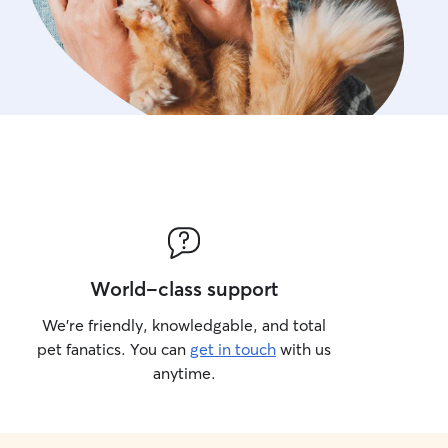
World-class support
We’re friendly, knowledgable, and total
pet fanatics. You can
get in touch
with us
anytime.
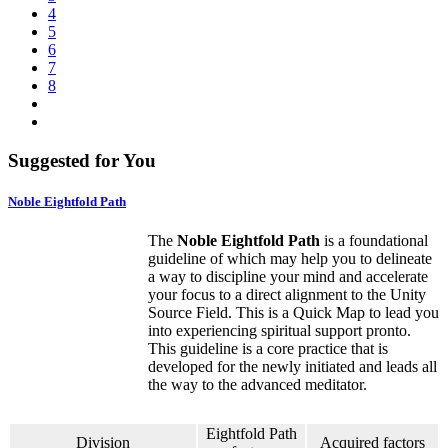
4
5
6
7
8
Suggested for You
Noble Eightfold Path
The
Noble Eightfold Path
is a foundational
guideline of which may help you to delineate
a way to discipline your mind and accelerate
your focus to a direct alignment to the Unity
Source Field. This is a Quick Map to lead you
into experiencing spiritual support pronto.
This guideline is a core practice that is
developed for the newly initiated and leads all
the way to the advanced meditator.
Eightfold Path
Division
Acquired factors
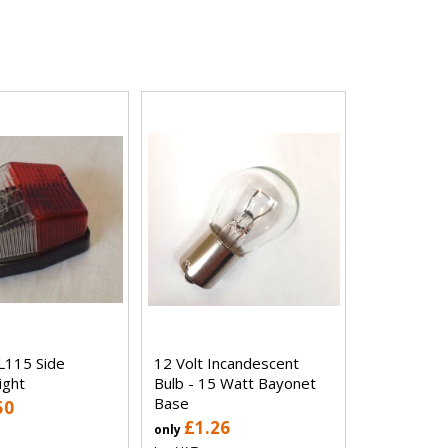
L115 Side
12 Volt Incandescent
ight
Bulb - 15 Watt Bayonet
Base
50
£1.26
only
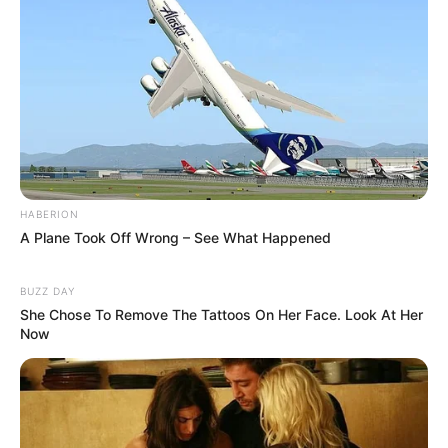
HABERION
A Plane Took Off Wrong – See What Happened
BUZZ DAY
She Chose To Remove The Tattoos On Her Face. Look At Her
Now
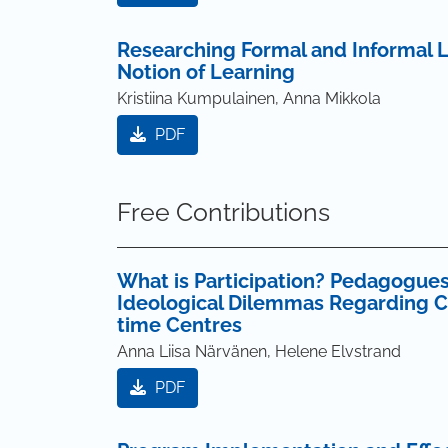
Researching Formal and Informal L
Notion of Learning
Kristiina Kumpulainen, Anna Mikkola
PDF
Free Contributions
What is Participation? Pedagogues
Ideological Dilemmas Regarding Chi
time Centres
Anna Liisa Närvänen, Helene Elvstrand
PDF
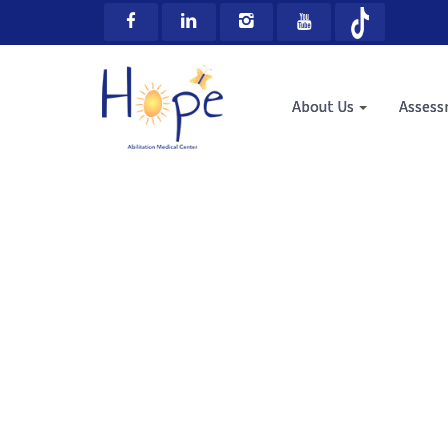
About Us
Asses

━━━━━━━━━━

◆ What the task asks: The number of lines in the data that hold "This" is all that should be given.

◆ Answer section: 2